Why did the Secret Service fail to protect Trump?

Secret Service under pressure to explain operational failures – and it's not the first time they’ve slipped up

Evan Vucci's photograph of the attempted assassination of Donald Trump is seen in the background as Secret Service director Kimberly Cheatle testifies before the House Oversight and Accountability Committee
Evan Vucci's photograph of the attempted assassination of Donald Trump is seen in the background as Secret Service director Kimberly Cheatle testifies before the House Oversight and Accountability Committee last month
(Image credit: Kent Nishimura / Getty Images)

The "single greatest operational failure" in decades. Those were the words that the Secret Service director Kimberly Cheatle used last week to describe her agency's handling of the recent assassination attempt on Donald Trump. It was the only part of her testimony to a congressional hearing that lawmakers were happy to accept, said the Star Tribune (Minneapolis). She otherwise succeeded in uniting them in exasperation with her stonewalling. They wanted to know why the shooter, Thomas Matthew Crooks, was able to perch atop a warehouse roof with an AR-15-style rifle less than 450 feet from Trump's podium. They wanted to know why no one prevented Crooks shooting, given that a Secret Service sniper had noticed him 30 minutes earlier using a gun rangefinder, and even rally attendees had alerted police to a suspicious man, shouting, "He's on the roof!". Cheatle, who later resigned, couldn't explain those failures. "What are you hiding, my friend?" demanded Republican Lisa McClain. 

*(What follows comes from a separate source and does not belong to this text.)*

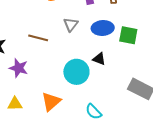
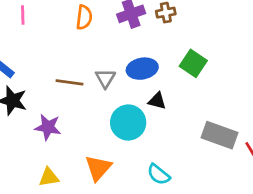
gray triangle: (71, 24) -> (105, 78), moved
blue ellipse: (103, 28) -> (142, 69), moved
green square: (128, 35) -> (193, 63), turned 30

What indeed, asked Tristan Justice in The Federalist. It's hard not to suspect foul play, given the string of extraordinary security lapses. Crooks was able to case out the area with a surveillance drone only hours before Trump's speech, and was identified by local police as suspicious before the rally even began. Cheatle said the roof from which Crooks fired was left vacant because it was too "sloped" to access safely, yet it was in fact relatively flat. Did the Secret Service actually want Trump to be killed? Of course not, said Patrick B. O'Shea in The Hill. This was down to "complacency", not conspiracy. We like to think of Secret Service agents as being the "best of the best", but even professionals can "get sloppy". It was a small rally in a small town in rural Pennsylvania – and they took their eye off the ball.